Action item -> Please check every line of the listing for "Manifestation" and copy each line where it is found.

Data to process ->
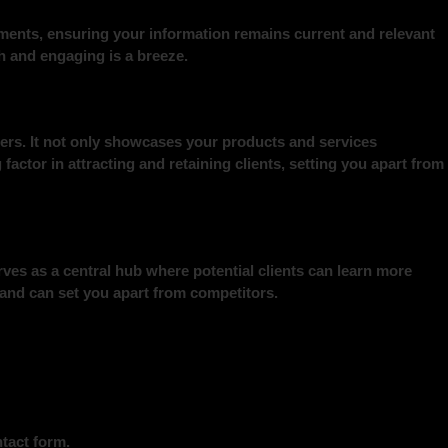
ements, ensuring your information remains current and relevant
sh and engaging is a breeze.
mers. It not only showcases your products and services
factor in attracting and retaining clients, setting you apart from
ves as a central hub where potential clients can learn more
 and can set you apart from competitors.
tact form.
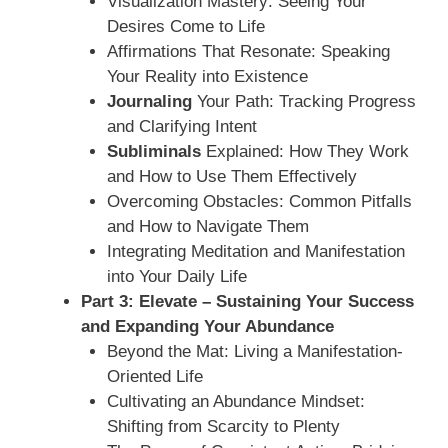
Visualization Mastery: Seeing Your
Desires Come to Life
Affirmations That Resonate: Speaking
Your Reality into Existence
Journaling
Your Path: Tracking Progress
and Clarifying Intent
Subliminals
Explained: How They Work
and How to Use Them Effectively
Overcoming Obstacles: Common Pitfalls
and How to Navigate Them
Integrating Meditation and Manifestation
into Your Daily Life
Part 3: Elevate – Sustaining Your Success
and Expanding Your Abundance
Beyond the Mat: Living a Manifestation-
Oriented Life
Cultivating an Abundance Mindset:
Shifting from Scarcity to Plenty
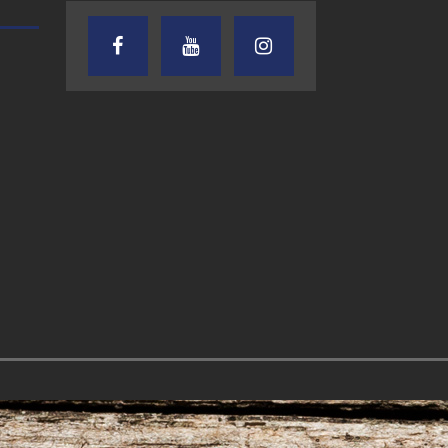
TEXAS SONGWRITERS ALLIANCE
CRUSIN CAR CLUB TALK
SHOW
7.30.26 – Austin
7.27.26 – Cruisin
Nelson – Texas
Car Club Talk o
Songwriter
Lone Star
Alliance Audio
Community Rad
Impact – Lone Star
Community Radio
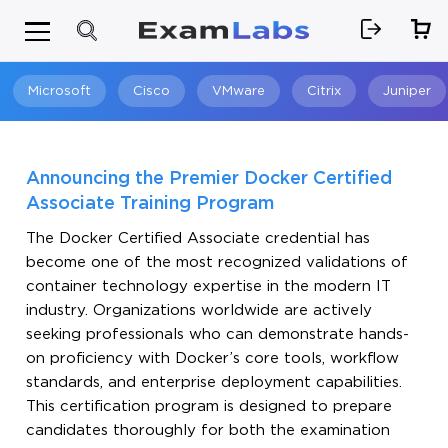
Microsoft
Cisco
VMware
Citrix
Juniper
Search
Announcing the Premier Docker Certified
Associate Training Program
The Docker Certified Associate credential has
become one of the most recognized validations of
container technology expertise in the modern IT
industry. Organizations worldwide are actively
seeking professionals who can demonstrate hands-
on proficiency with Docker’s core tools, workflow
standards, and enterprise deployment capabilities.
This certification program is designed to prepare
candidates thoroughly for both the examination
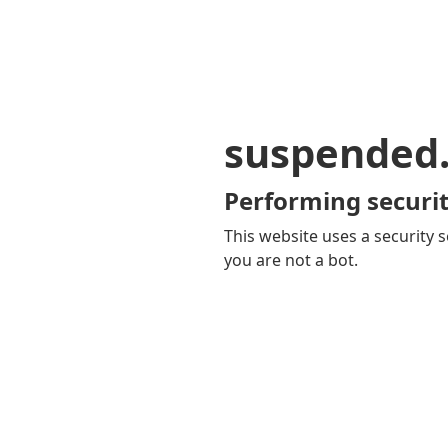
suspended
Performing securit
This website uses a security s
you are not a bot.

Exercise result ->
Integrating Meditation and Manifestation
Beyond the Mat: Living a Manifestation-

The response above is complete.